Exercise instructions
Where an image appears in the data, omit it and reproduce the rest exactly.

Data records
......

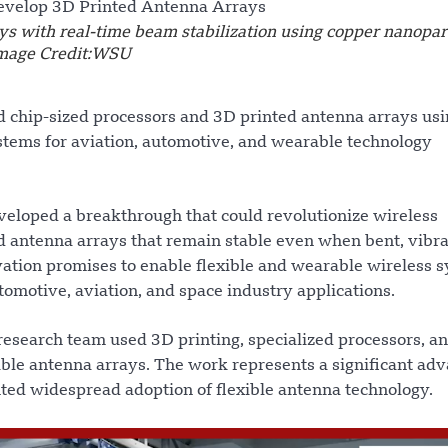
s with real-time beam stabilization using copper nanopart
Image Credit:WSU
 chip-sized processors and 3D printed antenna arrays usi
ystems for aviation, automotive, and wearable technology
eloped a breakthrough that could revolutionize wireless
 antenna arrays that remain stable even when bent, vibra
ation promises to enable flexible and wearable wireless 
omotive, aviation, and space industry applications.
research team used 3D printing, specialized processors, a
ible antenna arrays. The work represents a significant adv
ted widespread adoption of flexible antenna technology.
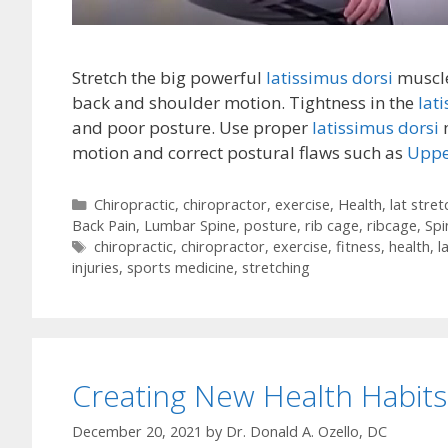
Stretch the big powerful
latissimus dorsi
muscle
back and shoulder motion. Tightness in the
lat
and poor posture. Use proper
latissimus dorsi
m
motion and correct postural flaws such as
Uppe
Categories
Chiropractic
,
chiropractor
,
exercise
,
Health
,
lat stret
Back Pain
,
Lumbar Spine
,
posture
,
rib cage
,
ribcage
,
Spi
Tags
chiropractic
,
chiropractor
,
exercise
,
fitness
,
health
,
l
injuries
,
sports medicine
,
stretching
Creating New Health Habits
December 20, 2021
by
Dr. Donald A. Ozello, DC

......

Written response
s with real-time beam stabilization using copper nanopart
Image Credit:WSU
 chip-sized processors and 3D printed antenna arrays usi
ystems for aviation, automotive, and wearable technology
eloped a breakthrough that could revolutionize wireless
 antenna arrays that remain stable even when bent, vibra
ation promises to enable flexible and wearable wireless 
omotive, aviation, and space industry applications.
research team used 3D printing, specialized processors, a
ible antenna arrays. The work represents a significant adv
ted widespread adoption of flexible antenna technology.
Stretch the big powerful
latissimus dorsi
muscle
back and shoulder motion. Tightness in the
lat
and poor posture. Use proper
latissimus dorsi
m
motion and correct postural flaws such as
Uppe
Categories
Chiropractic
,
chiropractor
,
exercise
,
Health
,
lat stret
Back Pain
,
Lumbar Spine
,
posture
,
rib cage
,
ribcage
,
Spi
Tags
chiropractic
,
chiropractor
,
exercise
,
fitness
,
health
,
l
injuries
,
sports medicine
,
stretching
Creating New Health Habits
December 20, 2021
by
Dr. Donald A. Ozello, DC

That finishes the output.